In October, BGI and its affiliates countersued Illumina. BGI denied infringement of the '537 and '200 patents, both entitled "Labelled Nucleotides," and alleged that the two patents were invalid. In addition, the company claimed that Illumina's NovaSeq 6000, HiSeq X Ten, HiSeq 3000, and HiSeq 4000 sequencing systems infringed several claims of US Patent No. 9,944,984, "Methods and Compositions for Efficient Base Calling in Sequencing Reactions," which is assigned to CGI, and that Illumina's infringement had been willful.
In the new court order, which was filed on Wednesday, the judge said that CGI sought to argue an inequitable conduct defense against Illumina, asserting that various arguments "regarding prior art made by Illumina's attorneys in prior invalidity proceedings were patently false and misleading and made with the intent to deceive the US Patent Trial and Appeal Board and the Federal Circuit Court of Appeals."
However, the judge was unconvinced by CGI's defense, noting that the allegations "do little more than challenge attorney interpretations of prior art that were litigated and decided on multiple occasions." He granted Illumina's motion to strike two of CGI's 12 affirmative defenses without leave to amend them.
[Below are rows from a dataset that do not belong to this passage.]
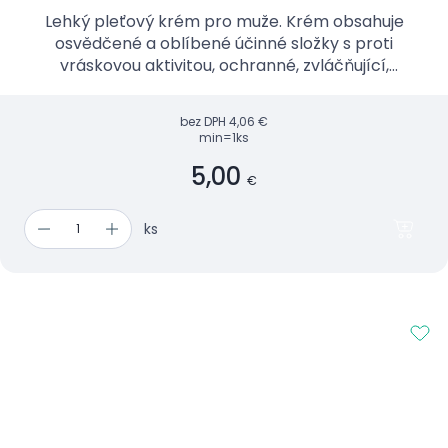
Lehký pleťový krém pro muže. Krém obsahuje
osvědčené a oblíbené účinné složky s proti
vráskovou aktivitou, ochranné, zvláčňující,
hydratační a regenerační.
bez DPH
4,06 €
min=1ks
5,00
€
ks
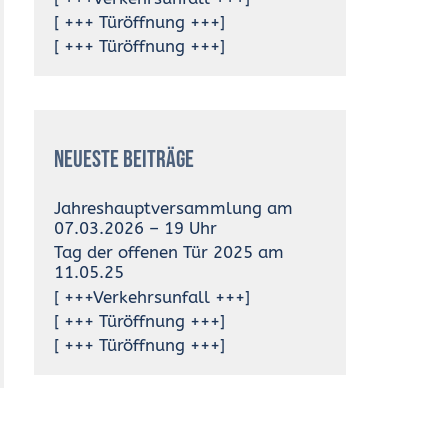
[ +++ Türöffnung +++]
[ +++ Türöffnung +++]
Neueste Beiträge
Jahreshauptversammlung am
07.03.2026 – 19 Uhr
Tag der offenen Tür 2025 am
11.05.25
[ +++Verkehrsunfall +++]
[ +++ Türöffnung +++]
[ +++ Türöffnung +++]
→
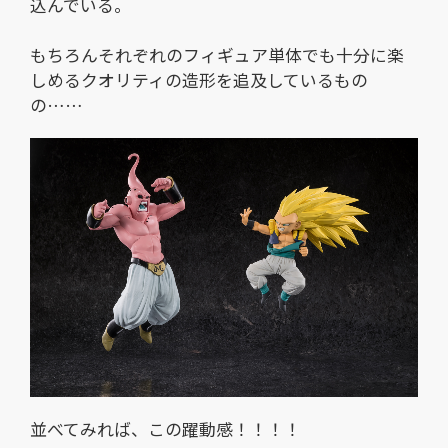
込んでいる。
もちろんそれぞれのフィギュア単体でも十分に楽
しめるクオリティの造形を追及しているもの
の……
並べてみれば、この躍動感！！！！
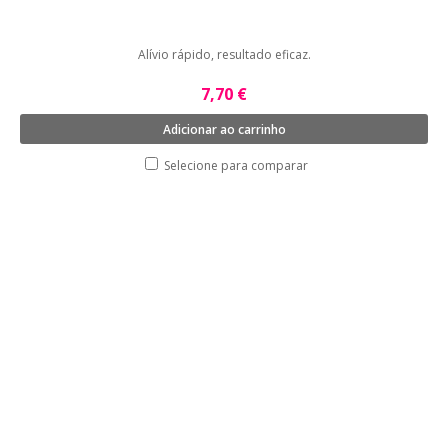
Alívio rápido, resultado eficaz.
7,70 €
Adicionar ao carrinho
Selecione para comparar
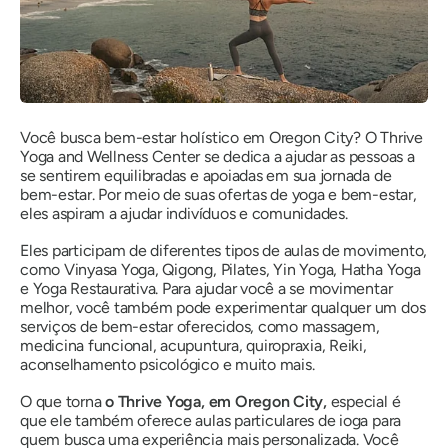
Você busca bem-estar holístico em Oregon City? O Thrive
Yoga and Wellness Center se dedica a ajudar as pessoas a
se sentirem equilibradas e apoiadas em sua jornada de
bem-estar. Por meio de suas ofertas de yoga e bem-estar,
eles aspiram a ajudar indivíduos e comunidades.
Eles participam de diferentes tipos de aulas de movimento,
como Vinyasa Yoga, Qigong, Pilates, Yin Yoga, Hatha Yoga
e Yoga Restaurativa. Para ajudar você a se movimentar
melhor, você também pode experimentar qualquer um dos
serviços de bem-estar oferecidos, como massagem,
medicina funcional, acupuntura, quiropraxia, Reiki,
aconselhamento psicológico e muito mais.
O que torna
o Thrive Yoga, em Oregon City,
especial é
que ele também oferece aulas particulares de ioga para
quem busca uma experiência mais personalizada. Você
He also granted Illumina's motion to strike another six of CGI's affirmative defenses but granted the company 20 days to file an amended pleading for those six defenses.
The judge also ruled on Illumina's motion to dismiss CGI's patent infringement countersuit, dismissing the claim of willful infringement but allowing the claim for induced infringement to proceed.
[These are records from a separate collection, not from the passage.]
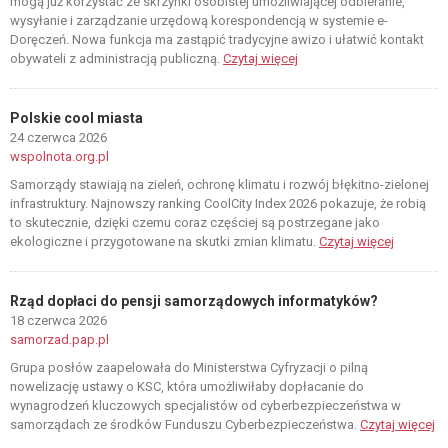
mogą już korzystać ze skrzynki osobistej umożliwiającej odbieranie,
wysyłanie i zarządzanie urzędową korespondencją w systemie e-
Doręczeń. Nowa funkcja ma zastąpić tradycyjne awizo i ułatwić kontakt
obywateli z administracją publiczną.
Czytaj więcej
Polskie cool miasta
24 czerwca 2026
wspolnota.org.pl
Samorządy stawiają na zieleń, ochronę klimatu i rozwój błękitno-zielonej
infrastruktury. Najnowszy ranking CoolCity Index 2026 pokazuje, że robią
to skutecznie, dzięki czemu coraz częściej są postrzegane jako
ekologiczne i przygotowane na skutki zmian klimatu.
Czytaj więcej
Rząd dopłaci do pensji samorządowych informatyków?
18 czerwca 2026
samorzad.pap.pl
Grupa posłów zaapelowała do Ministerstwa Cyfryzacji o pilną
nowelizację ustawy o KSC, która umożliwiłaby dopłacanie do
wynagrodzeń kluczowych specjalistów od cyberbezpieczeństwa w
samorządach ze środków Funduszu Cyberbezpieczeństwa.
Czytaj więcej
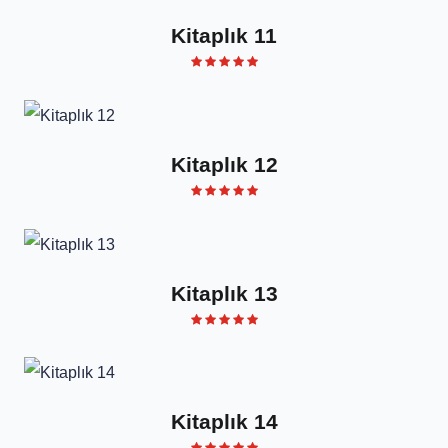
Kitaplık 11
Kitaplık 12
Kitaplık 13
Kitaplık 14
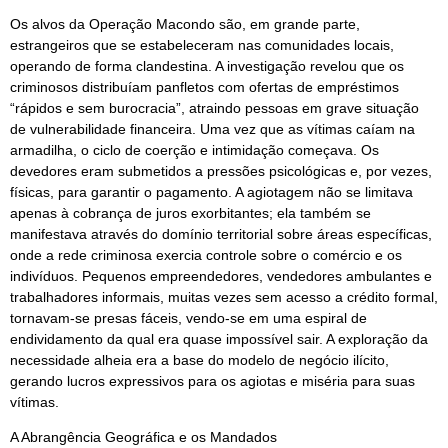
Os alvos da Operação Macondo são, em grande parte,
estrangeiros que se estabeleceram nas comunidades locais,
operando de forma clandestina. A investigação revelou que os
criminosos distribuíam panfletos com ofertas de empréstimos
“rápidos e sem burocracia”, atraindo pessoas em grave situação
de vulnerabilidade financeira. Uma vez que as vítimas caíam na
armadilha, o ciclo de coerção e intimidação começava. Os
devedores eram submetidos a pressões psicológicas e, por vezes,
físicas, para garantir o pagamento. A agiotagem não se limitava
apenas à cobrança de juros exorbitantes; ela também se
manifestava através do domínio territorial sobre áreas específicas,
onde a rede criminosa exercia controle sobre o comércio e os
indivíduos. Pequenos empreendedores, vendedores ambulantes e
trabalhadores informais, muitas vezes sem acesso a crédito formal,
tornavam-se presas fáceis, vendo-se em uma espiral de
endividamento da qual era quase impossível sair. A exploração da
necessidade alheia era a base do modelo de negócio ilícito,
gerando lucros expressivos para os agiotas e miséria para suas
vítimas.
A Abrangência Geográfica e os Mandados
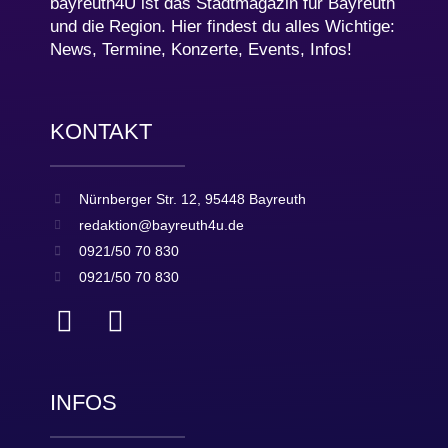
bayreuth4U ist das Stadtmagazin für Bayreuth
und die Region. Hier findest du alles Wichtige:
News, Termine, Konzerte, Events, Infos!
KONTAKT
Nürnberger Str. 12, 95448 Bayreuth
redaktion@bayreuth4u.de
0921/50 70 830
0921/50 70 830
INFOS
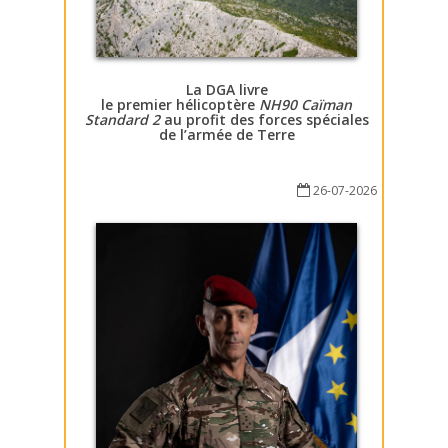
La DGA livre
le premier hélicoptère
NH90 Caïman
Standard 2
au profit des forces spéciales
de l’armée de Terre
26-07-2026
To make a claim for willful infringement, a patent holder has to show that the infringer knows about the patent in question before the lawsuit is filed, the judge noted in his ruling. CGI was correct to say that it needed only "make out the barest factual assertion of knowledge" of the patent, the judge wrote, but merely stating that Illumina regularly monitors intellectual property in fields related to its products would not suffice to state a claim of knowledge for the purposes of willful or induced infringement.
The cases that CGI relied on when filing its countersuit "all included factual support of the accused infringer's knowledge of the patent at issue through specific interactions with the patented product," the judge added. "CGI's allegations of post-suit knowledge are not relevant to its claims for willful infringement." Therefore, the claim for willful infringement was dismissed.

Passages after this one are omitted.